New York - This is the 105th year of the Pulitzer Prizes awarded by a board at Columbia University's Graduate School of Journalism in New York recognising the outstanding work.
Indian-origin journalist Megha Rajagopalan has won a Pulitzer Prize for innovative investigative reports harnessing satellite technology about China's camps for minority ethnicities.
The award in the international reporting category that she shared with two colleagues from an internet media, BuzzFeed News, was announced on Friday by the Pulitzer Board.
Another journalist of Indian-origin, Neil Bedi, won a Pulitzer in the local reporting category for investigative stories he wrote with an editor at the Tampa Bay Times exposing the misuse of authority by a law enforcement official in Florida to track children.
This is the 105th year of the Pulitzer Prizes awarded by a board at Columbia University's Graduate School of Journalism in New York recognising the outstanding work.
In recognition of the proliferation of citizen journalism in the Internet age, teenaged non-journalist Darnella Frazier was awarded a Pulitzer Special Citation for her courage in filming the killing of George Floyd, the African-American who died in police custody in Minneapolis last year.

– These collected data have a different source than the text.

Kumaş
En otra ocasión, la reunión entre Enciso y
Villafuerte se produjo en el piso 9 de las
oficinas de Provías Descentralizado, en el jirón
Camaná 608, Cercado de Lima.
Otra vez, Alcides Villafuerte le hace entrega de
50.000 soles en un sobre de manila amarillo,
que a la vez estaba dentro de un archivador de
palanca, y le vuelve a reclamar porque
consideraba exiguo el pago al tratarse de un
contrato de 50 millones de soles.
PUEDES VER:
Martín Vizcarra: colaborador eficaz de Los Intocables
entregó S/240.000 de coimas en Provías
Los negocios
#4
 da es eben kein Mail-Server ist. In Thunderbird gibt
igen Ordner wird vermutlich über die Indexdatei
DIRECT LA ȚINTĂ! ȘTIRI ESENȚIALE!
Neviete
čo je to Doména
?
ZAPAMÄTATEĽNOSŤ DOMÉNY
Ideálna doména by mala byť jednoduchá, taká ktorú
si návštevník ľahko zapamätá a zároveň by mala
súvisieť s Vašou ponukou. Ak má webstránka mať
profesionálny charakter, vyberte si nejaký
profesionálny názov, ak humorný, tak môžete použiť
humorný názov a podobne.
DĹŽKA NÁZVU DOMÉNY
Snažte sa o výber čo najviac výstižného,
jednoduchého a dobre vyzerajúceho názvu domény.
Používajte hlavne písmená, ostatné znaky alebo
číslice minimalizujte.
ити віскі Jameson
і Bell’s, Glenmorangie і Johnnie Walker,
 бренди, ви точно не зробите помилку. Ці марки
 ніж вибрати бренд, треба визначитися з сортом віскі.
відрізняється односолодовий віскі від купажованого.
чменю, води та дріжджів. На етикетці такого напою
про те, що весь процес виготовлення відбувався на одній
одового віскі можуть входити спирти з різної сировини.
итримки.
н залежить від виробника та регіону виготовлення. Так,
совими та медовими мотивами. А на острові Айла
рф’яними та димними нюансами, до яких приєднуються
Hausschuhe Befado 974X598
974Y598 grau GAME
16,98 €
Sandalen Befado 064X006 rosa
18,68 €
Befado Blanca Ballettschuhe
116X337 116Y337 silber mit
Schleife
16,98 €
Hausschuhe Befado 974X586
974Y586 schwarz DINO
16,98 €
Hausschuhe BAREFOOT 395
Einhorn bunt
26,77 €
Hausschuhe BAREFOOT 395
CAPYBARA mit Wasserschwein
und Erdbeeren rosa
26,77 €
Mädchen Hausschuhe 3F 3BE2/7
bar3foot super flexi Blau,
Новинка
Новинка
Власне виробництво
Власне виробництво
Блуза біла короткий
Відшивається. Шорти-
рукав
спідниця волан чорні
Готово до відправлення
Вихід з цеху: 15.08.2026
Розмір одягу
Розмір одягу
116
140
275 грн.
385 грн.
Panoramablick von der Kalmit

The video clip made on her smartphone went viral and set off prolonged nationwide protests against police brutality and led to measures in many states and cities to reform policing.
The sight of a policeman kneeling on the neck of dying Floyd as he repeated, "I can't breathe", appealed to America's conscience and led to a broader consideration of the problems faced by African-Americans.
The Pulitzer Board said that her video "spurred protests against police brutality around the world, highlighting the crucial role of citizens in journalists' quest for truth and justice".
Rajagopalan and her colleagues used satellite imagery and 3D architectural simulations to buttress her interviews with two dozen former prisoners from the Chinese camps where Uighur and other minority ethnicites were interned.
According to the publication, she and her colleagues, Alison Killing and Christo Buschek, identified 260 camps after building a voluminous database.
Rajagopalan, who had previously reported from China but was barred from there for the story, travelled to neighbouring Kazhakstan to interview former camp inmates who had fled there, BuzzFeed said.
Bedi and Kathleen McGrory were given their awards for exposing "how a powerful and politically connected sheriff built a secretive intelligence operation that harassed residents and used grades and child welfare records to profile schoolchildren", the Pulitzer Board said.
Bedi, who has a degree in computer science, is now a Washington-based reporter for ProPublica.